There were other problems, of course. The plot got repetitive (someone is kidnapped, quick, let’s get the gang together and arrange a raid on this bizarrely ill-guarded mansion/mental institution/museum of natural history). The introduction of a new character five episodes before the end to overtake Dino as the final villain did not do this story any favours. I’ve come to understand that the last half covered a lot more pages than the first one did, which might explain why some characters come across as so... tokenishly dramatic. Yut Lung, Blanca and Sing are the main ones. Most criminal of all, the titular banana fish ended up as little more than a macguffin explaining why people is kidnapping Ash and/or Eiji all the time. I’m pretty sure this happens beceause Yut Lung gets more plot space on Dino’s expense, but it seriously distorts the narrative focus. No, you idiots, the problem isn’t that Ash is kidnapped. The problem is that the military and parts of the political establishment currently in office is seriously developing a drug that can deprive people of free will. 

Finally: I’m really, really not a person who judges quality based on woke points, but I am a person who thinks it’s relevant to discuss how fiction depicts social issues. There are things to be said about both women and black people in this story, but there is a singular, jarring point that needs to be made, at least when they went and changed the setting from 1985 to 2018. 

At least when it there are professional reviewers talking about Eiji as Ash’s “boyfriend”.

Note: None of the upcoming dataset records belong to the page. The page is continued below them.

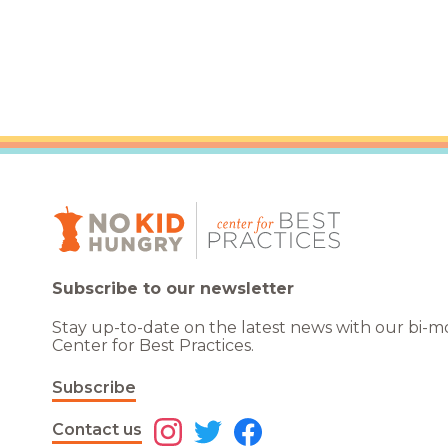
Healthc
Family 
Subscribe to our newsletter
Stay up-to-date on the latest news with our bi-
Center for Best Practices.
Subscribe
Contact us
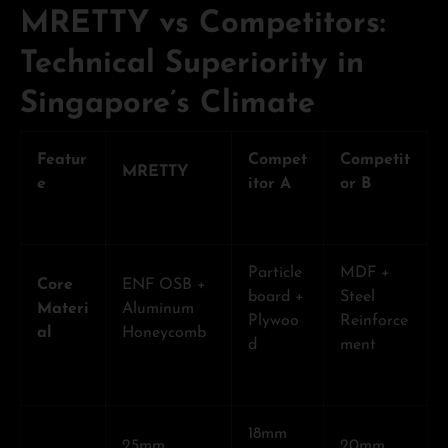
MRETTY vs Competitors:
Technical Superiority in
Singapore’s Climate
Featur
Compet
Competit
MRETTY
e
itor A
or B
Particle
MDF +
Core
ENF OSB +
board +
Steel
Materi
Aluminum
Plywoo
Reinforce
al
Honeycomb
d
ment
18mm
25mm
20mm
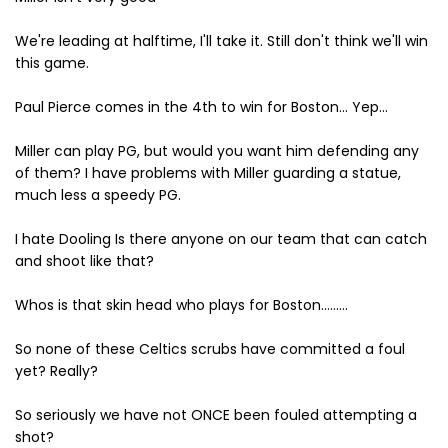
We're leading at halftime, I'll take it. Still don't think we'll win
this game.
Paul Pierce comes in the 4th to win for Boston... Yep...
Miller can play PG, but would you want him defending any
of them? I have problems with Miller guarding a statue,
much less a speedy PG.
I hate Dooling Is there anyone on our team that can catch
and shoot like that?
Whos is that skin head who plays for Boston.........
So none of these Celtics scrubs have committed a foul
yet? Really?
So seriously we have not ONCE been fouled attempting a
shot?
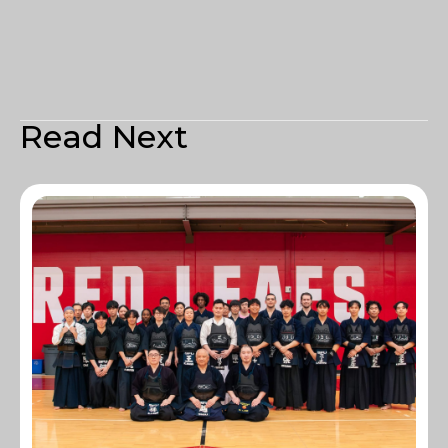
Read Next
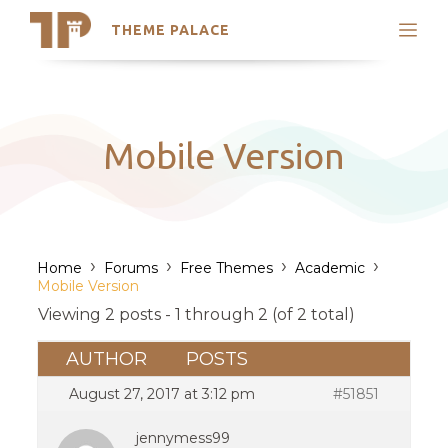
THEME PALACE
Search
Support
Skip
My Accounts
to
content
Latest Themes
Mobile Version
Trending Themes
›
›
›
›
Home
Forums
Free Themes
Academic
Mobile Version
Viewing 2 posts - 1 through 2 (of 2 total)
AUTHOR
POSTS
August 27, 2017 at 3:12 pm
#51851
jennymess99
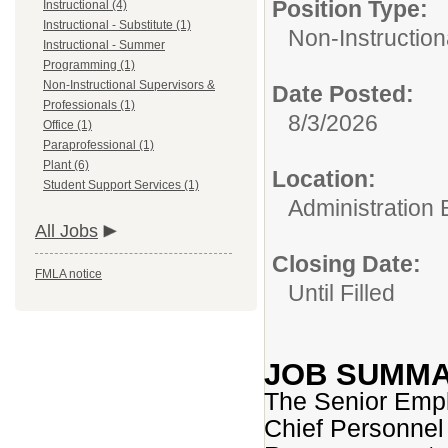
Position Type:
Instructional (4)
Instructional - Substitute (1)
Non-Instruction
Instructional - Summer
Programming (1)
Non-Instructional Supervisors &
Date Posted:
Professionals (1)
8/3/2026
Office (1)
Paraprofessional (1)
Plant (6)
Location:
Student Support Services (1)
Administration B
All Jobs
Closing Date:
FMLA notice
Until Filled
JOB SUMM
The Senior Empl
Chief Personnel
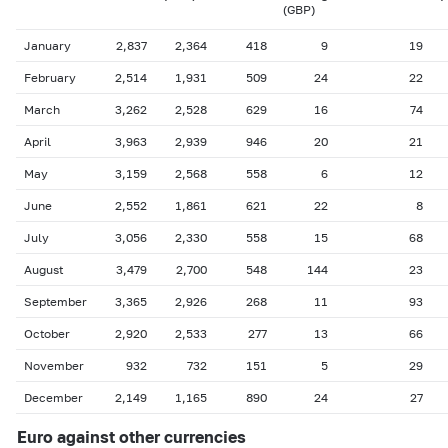
(GBP)
January
2,837
2,364
418
9
19
February
2,514
1,931
509
24
22
March
3,262
2,528
629
16
74
April
3,963
2,939
946
20
21
May
3,159
2,568
558
6
12
June
2,552
1,861
621
22
8
July
3,056
2,330
558
15
68
August
3,479
2,700
548
144
23
September
3,365
2,926
268
11
93
October
2,920
2,533
277
13
66
November
932
732
151
5
29
December
2,149
1,165
890
24
27
Euro against other currencies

The final half of the final episode had a lot of narration on Ash and Eiji’s behalf, discussing their relationship and their not being together, and they both use the word “friends”. Yes, Virginia, that was all that the intense bonding and romantic allusions amounted to. Were they in love with each other? Possibly. Who knows. Quasi-romantic teasing between guys is common enough in newer shoujo titles becaues they know their audience; without the context of this being a (regretfully faithful) adaptation of an eighties work, Ash and Eiji's emotional moments would've been even less convincing. Whatever their inexplicably weird relationship was, it was never like that in-story. They might or might not have fallen in love with each other, but they were never a couple.

But while Ash and Eiji were forever left in a limbo of “maybe, depending on how badly you want for it to be true”, this was a story that openly acknowledged that gay men exist. Two men are explicitly stated to be gay. They’re both child rapists. Another one is only shown to be sleeping with men. He’s a child rapist, too! Add to that how Ash is raped twice and almost raped once by men whose orientation is never stated in addition to him getting to a fourth one by showing up as a prostitute, how Yut Lung is suggested to have been molested by one of his brothers and pretty much given as a sex slave to Dino. There is either some uncomfortable gendering going on here (Yut-Lung looks like a girl, Ash is so beautiful that even straight men get it up for him), or a really toxic depiction of gay men. I’m pretty sure what is happening is the former (see: that prequel revealing that Ash as a young teen was raped by both male and female tutors), but when Ash and Eiji are ~tomodachi~, the moral we’re left with is the latter.

Since Banana Fish has been canonised into the list of liek omg totally natural representation and not nastybad fap material for icky straight women, I really hope people are talking about this.